For every line in the material, output its text exactly and exclude any image it holds.

-------- Input data

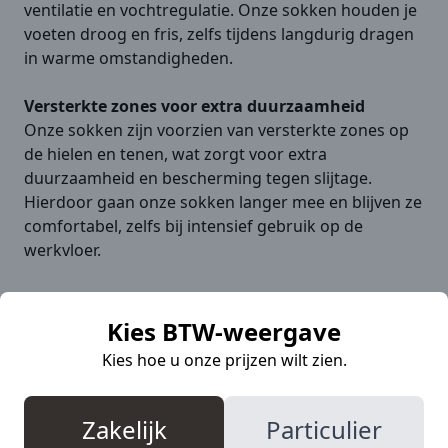
ventilatie en vochtregulatie. Onze sokken houden je
voeten droog en fris, zelfs tijdens langdurig dragen
in warme omstandigheden.
Versterkte zones voor extra duurzaamheid
Onze sokken zijn voorzien van versterkte zones op
de hielen en tenen, wat zorgt voor extra
duurzaamheid en bescherming tegen slijtage.
Hierdoor gaan onze sokken langer mee en blijven ze
comfortabel, zelfs bij intensief gebruik op de
werkvloer.
Naadloze constructie voor irritatievrij dragen
Geniet van het naadloze ontwerp van onze sokken,
Kies BTW-weergave
dat irritatie en wrijving voorkomt tijdens het dragen
Kies hoe u onze prijzen wilt zien.
van werkschoenen. Onze sokken zijn ontworpen
voor een comfortabele pasvorm zonder vervelende
naden, waardoor je je kunt concentreren op je werk
Zakelijk
Particulier
zonder afleiding.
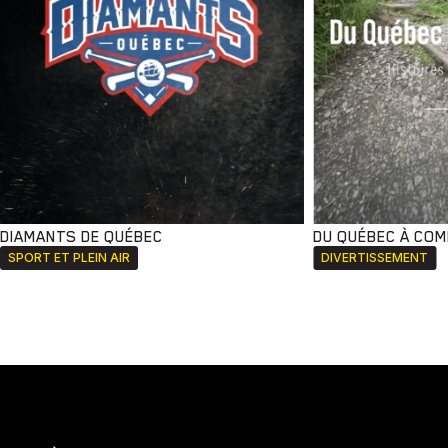
DIAMANTS DE QUÉBEC
DU QUÉBEC À CO
SPORT ET PLEIN AIR
DIVERTISSEMENT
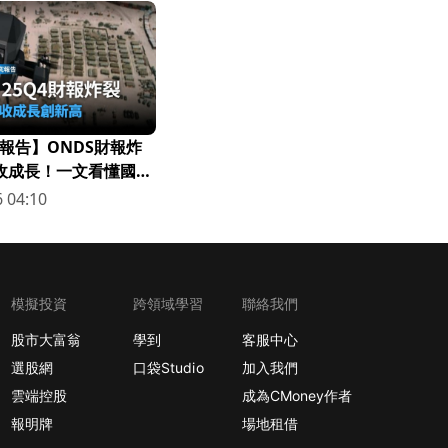
報告】ONDS財報炸
營收成長！一文看懂國防
 04:10
模擬投資
跨領域學習
聯絡我們
股市大富翁
學到
客服中心
選股網
口袋Studio
加入我們
雲端控股
成為CMoney作者
報明牌
場地租借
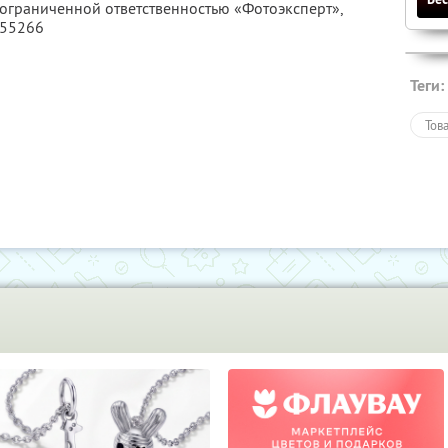
 ограниченной ответственностью «Фотоэксперт»,
355266
Теги:
Тов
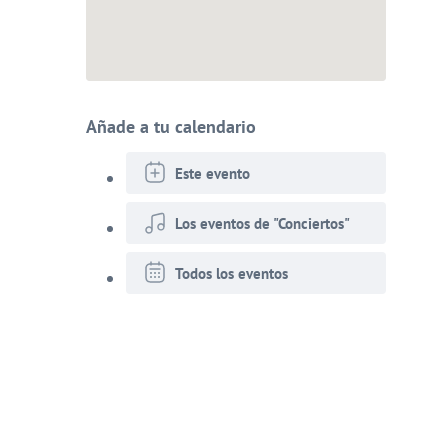
Añade a tu calendario
Este evento
Los eventos de "Conciertos"
Todos los eventos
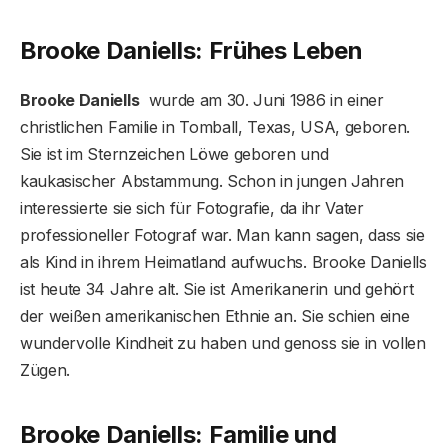
Brooke Daniells: Frühes Leben
Brooke Daniells
wurde am 30. Juni 1986 in einer
christlichen Familie in Tomball, Texas, USA, geboren.
Sie ist im Sternzeichen Löwe geboren und
kaukasischer Abstammung. Schon in jungen Jahren
interessierte sie sich für Fotografie, da ihr Vater
professioneller Fotograf war. Man kann sagen, dass sie
als Kind in ihrem Heimatland aufwuchs. Brooke Daniells
ist heute 34 Jahre alt. Sie ist Amerikanerin und gehört
der weißen amerikanischen Ethnie an. Sie schien eine
wundervolle Kindheit zu haben und genoss sie in vollen
Zügen.
Brooke Daniells: Familie und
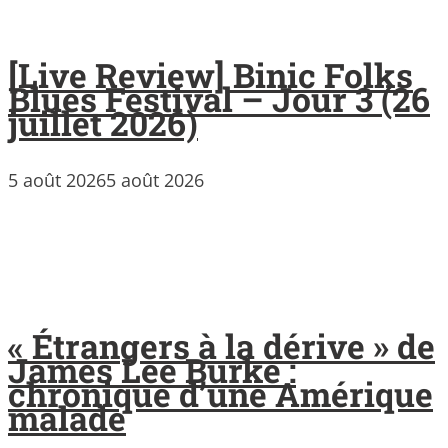
[Live Review] Binic Folks
Blues Festival – Jour 3 (26
juillet 2026)
5 août 2026
5 août 2026
« Étrangers à la dérive » de
James Lee Burke :
chronique d’une Amérique
malade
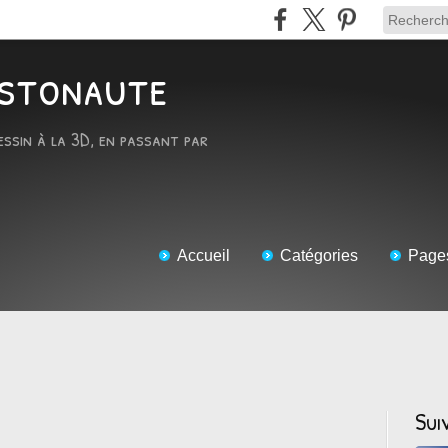
RTstonaute
essin à la 3D, en passant par
Accueil
Catégories
Page
Sui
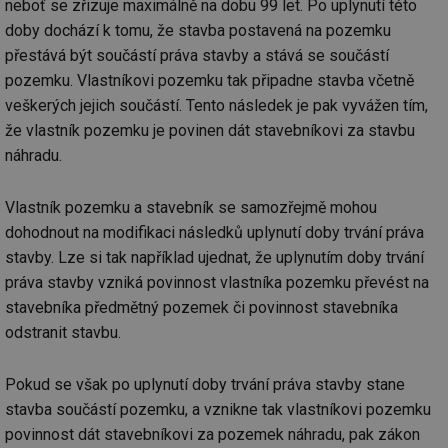
neboť se zřizuje maximálně na dobu 99 let. Po uplynutí této
doby dochází k tomu, že stavba postavená na pozemku
přestává být součástí práva stavby a stává se součástí
pozemku. Vlastníkovi pozemku tak připadne stavba včetně
veškerých jejich součástí. Tento následek je pak vyvážen tím,
že vlastník pozemku je povinen dát stavebníkovi za stavbu
náhradu.
Vlastník pozemku a stavebník se samozřejmě mohou
dohodnout na modifikaci následků uplynutí doby trvání práva
stavby. Lze si tak například ujednat, že uplynutím doby trvání
práva stavby vzniká povinnost vlastníka pozemku převést na
stavebníka předmětný pozemek či povinnost stavebníka
odstranit stavbu.
Pokud se však po uplynutí doby trvání práva stavby stane
stavba součástí pozemku, a vznikne tak vlastníkovi pozemku
povinnost dát stavebníkovi za pozemek náhradu, pak zákon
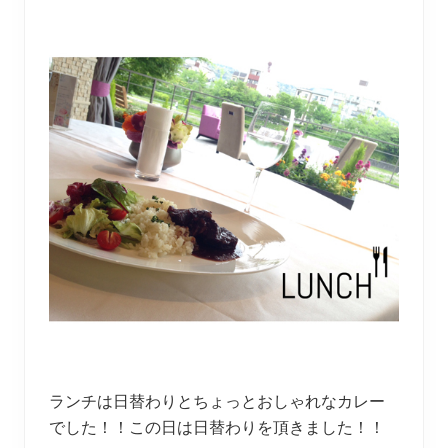
ランチは日替わりとちょっとおしゃれなカレー
でした！！この日は日替わりを頂きました！！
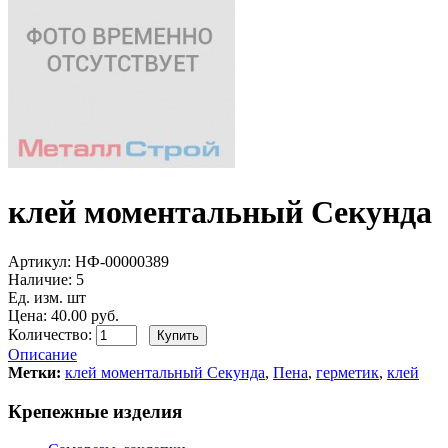
клей моментальный Секунда
Артикул:
НФ-00000389
Наличие:
5
Ед. изм. шт
Цена: 40.00 руб.
Количество:
Описание
Метки:
клей моментальный Секунда
,
Пена
,
герметик
,
клей
Крепежные изделия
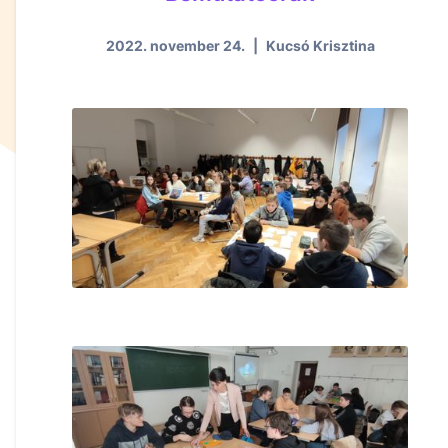
2022. november 24.
|
Kucsó Krisztina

----------------

-- Result below --
ventilatie en vochtregulatie. Onze sokken houden je
voeten droog en fris, zelfs tijdens langdurig dragen
in warme omstandigheden.
Versterkte zones voor extra duurzaamheid
Onze sokken zijn voorzien van versterkte zones op
de hielen en tenen, wat zorgt voor extra
duurzaamheid en bescherming tegen slijtage.
Hierdoor gaan onze sokken langer mee en blijven ze
comfortabel, zelfs bij intensief gebruik op de
werkvloer.
Naadloze constructie voor irritatievrij dragen
Geniet van het naadloze ontwerp van onze sokken,
Kies BTW-weergave
dat irritatie en wrijving voorkomt tijdens het dragen
Kies hoe u onze prijzen wilt zien.
van werkschoenen. Onze sokken zijn ontworpen
voor een comfortabele pasvorm zonder vervelende
naden, waardoor je je kunt concentreren op je werk
Zakelijk
Particulier
zonder afleiding.
DIAMANTS DE QUÉBEC
DU QUÉBEC À CO
SPORT ET PLEIN AIR
DIVERTISSEMENT
報告】ONDS財報炸
營收成長！一文看懂國防
 04:10
模擬投資
跨領域學習
聯絡我們
股市大富翁
學到
客服中心
選股網
口袋Studio
加入我們
雲端控股
成為CMoney作者
報明牌
場地租借
 ограниченной ответственностью «Фотоэксперт»,
355266
Теги:
Тов
Añade a tu calendario
Este evento
Los eventos de "Conciertos"
Todos los eventos
Brooke Daniells: Frühes Leben
Brooke Daniells
wurde am 30. Juni 1986 in einer
christlichen Familie in Tomball, Texas, USA, geboren.
Sie ist im Sternzeichen Löwe geboren und
kaukasischer Abstammung. Schon in jungen Jahren
interessierte sie sich für Fotografie, da ihr Vater
professioneller Fotograf war. Man kann sagen, dass sie
als Kind in ihrem Heimatland aufwuchs. Brooke Daniells
ist heute 34 Jahre alt. Sie ist Amerikanerin und gehört
der weißen amerikanischen Ethnie an. Sie schien eine
wundervolle Kindheit zu haben und genoss sie in vollen
Zügen.
Brooke Daniells: Familie und
[Live Review] Binic Folks
Blues Festival – Jour 3 (26
juillet 2026)
5 août 2026
5 août 2026
« Étrangers à la dérive » de
James Lee Burke :
chronique d’une Amérique
malade
RTstonaute
essin à la 3D, en passant par
Accueil
Catégories
Page
Sui
neboť se zřizuje maximálně na dobu 99 let. Po uplynutí této
doby dochází k tomu, že stavba postavená na pozemku
přestává být součástí práva stavby a stává se součástí
pozemku. Vlastníkovi pozemku tak připadne stavba včetně
veškerých jejich součástí. Tento následek je pak vyvážen tím,
že vlastník pozemku je povinen dát stavebníkovi za stavbu
náhradu.
Vlastník pozemku a stavebník se samozřejmě mohou
dohodnout na modifikaci následků uplynutí doby trvání práva
stavby. Lze si tak například ujednat, že uplynutím doby trvání
práva stavby vzniká povinnost vlastníka pozemku převést na
stavebníka předmětný pozemek či povinnost stavebníka
odstranit stavbu.
Pokud se však po uplynutí doby trvání práva stavby stane
stavba součástí pozemku, a vznikne tak vlastníkovi pozemku
povinnost dát stavebníkovi za pozemek náhradu, pak zákon
ランチは日替わりとちょっとおしゃれなカレー
でした！！この日は日替わりを頂きました！！
клей моментальный Секунда
Артикул:
НФ-00000389
Наличие:
5
Ед. изм. шт
Цена: 40.00 руб.
Количество:
Описание
Метки:
клей моментальный Секунда
,
Пена
,
герметик
,
клей
Крепежные изделия
2022. november 24.
|
Kucsó Krisztina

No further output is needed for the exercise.